Qui dit vente, dit rejet. Comment gères-tu cela?

Je rejet fait partie du jeu. La vente est parfois une affaire de nombres, alors il faut vraiment ne pas lâcher le téléphone – si tu te casses le nez le lundi, il faut quand même se remettre au téléphone le mardi. C’est le seul moyen.

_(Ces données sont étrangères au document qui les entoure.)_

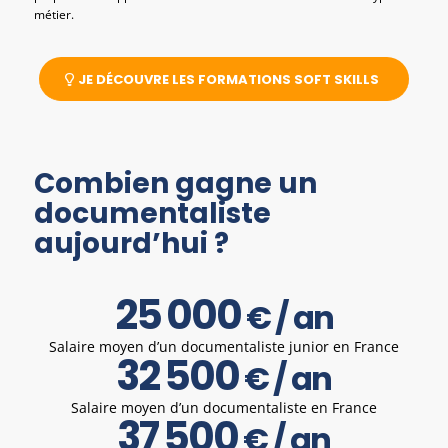
métier.
JE DÉCOUVRE LES FORMATIONS SOFT SKILLS
Combien gagne un
documentaliste
aujourd’hui ?
25
000
€ / an
Salaire moyen d’un documentaliste junior en France
32
500
€ / an
Salaire moyen d’un documentaliste en France
37
500
€ / an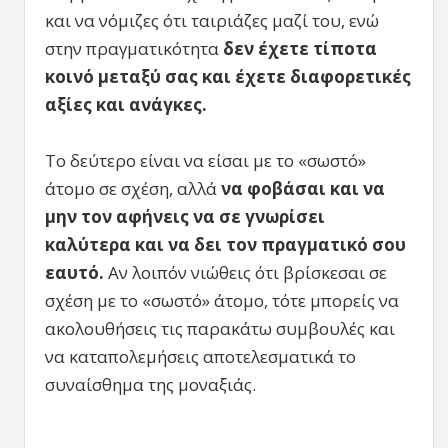
και να νόμιζες ότι ταιριάζες μαζί του, ενώ
στην πραγματικότητα
δεν έχετε τίποτα
κοινό μεταξύ σας και έχετε διαφορετικές
αξίες και ανάγκες.
Το δεύτερο είναι να είσαι με το «σωστό»
άτομο σε σχέση, αλλά
να φοβάσαι και να
μην τον αφήνεις να σε γνωρίσει
καλύτερα και να δει τον πραγματικό σου
εαυτό.
Αν λοιπόν νιώθεις ότι βρίσκεσαι σε
σχέση με το «σωστό» άτομο, τότε μπορείς να
ακολουθήσεις τις παρακάτω συμβουλές και
να καταπολεμήσεις αποτελεσματικά το
συναίσθημα της μοναξιάς.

Il est vraiment utile de parler des rejets qu’on subit – et vraiment important de ne pas en faire une affaire personnelle. Pour ma part, je prends ça comme un jeu. C’est comme se faire sortir d’une équipe puis, à force de travail, de revenir en grâce. Il faut évidemment avoir une carapace, car les gens disent parfois des choses qui font mal. Mais avec l’état d’esprit qui convient et la volonté de réussir, ça devient plus facile au fil du temps.

 

Penses-tu qu’une personnalité introvertie peut réussir dans la vente?

Absolument.

Les personnes introverties apportent des qualités particulières – elles sont organisées, focalisées et structurées.

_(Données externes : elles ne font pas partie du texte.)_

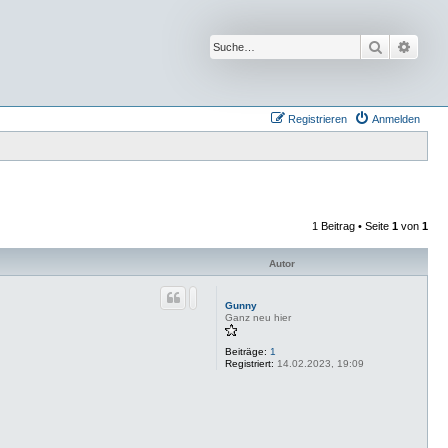
Suche
Erwei
Registrieren
Anmelden
1 Beitrag • Seite
1
von
1
Autor
Gunny
Ganz neu hier
Beiträge:
1
Registriert:
14.02.2023, 19:09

Comme je le disais, en fin de compte, ce n’est pas très important du moment qu’on a de la personnalité et qu’on est capable de nouer des rapports. J’ai constaté dans ma carrière que tout se passe dans les cinq premières secondes d’un appel. L’individu au bout du fil est soit à fond dans les affaires, soit ouvert à une conversation amicale. Les personnes introverties seront peut-être très douées pour le premier cas – mais c’est en fin de compte le contact avec la personne à qui l’on vend qui compte le plus.

 

Quel conseil donnerais-tu aux étudiants qui envisagent de se lancer dans la vente?

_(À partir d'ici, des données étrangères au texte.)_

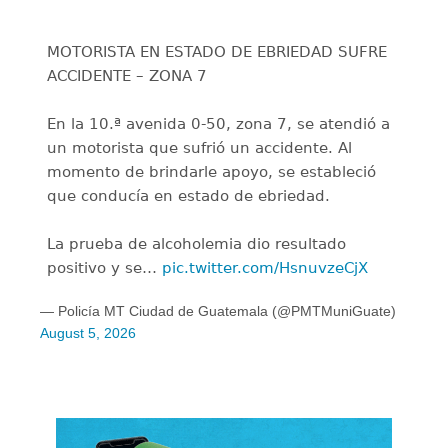
MOTORISTA EN ESTADO DE EBRIEDAD SUFRE
ACCIDENTE – ZONA 7
En la 10.ª avenida 0-50, zona 7, se atendió a
un motorista que sufrió un accidente. Al
momento de brindarle apoyo, se estableció
que conducía en estado de ebriedad.
La prueba de alcoholemia dio resultado
positivo y se…
pic.twitter.com/HsnuvzeCjX
— Policía MT Ciudad de Guatemala (@PMTMuniGuate)
August 5, 2026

Avant de prendre une telle décision, un étudiant doit prendre beaucoup de choses en considération. Certains postes de vendeur sont payés à la commission, ce qui n’est pas tout à fait comme un emploi salarié, la pression n’est pas la même. Il faut aussi savoir si l’on est à plutôt à l’aise pour vendre au téléphone, ou en déplacement, ou si l’on est prêt à faire plus d’heures. Ce ne sont pas des situations pour tout le monde, ça peut être éprouvant. 

Mais tout n’est pas noir non plus! Il est très gratifiant de nouer ces relations avec les gens, d’autant qu’ils vous confient leur entreprise. En offrant ce service et en répondant présent pour le client, on l’aide à créer des occasions pour son entreprise, ce qui permet à celle-ci de grandir – grâce à nous.

Anecdote amusante, l’une de mes clientes m’a révélé un jour que j’étais la deuxième personne a savoir qu’elle attendait un enfant, et je ne l’ai jamais rencontrée. Mais ce genre de rapports et de confiance, qui sort du cadre professionnel, ça donne envie de venir travailler le matin.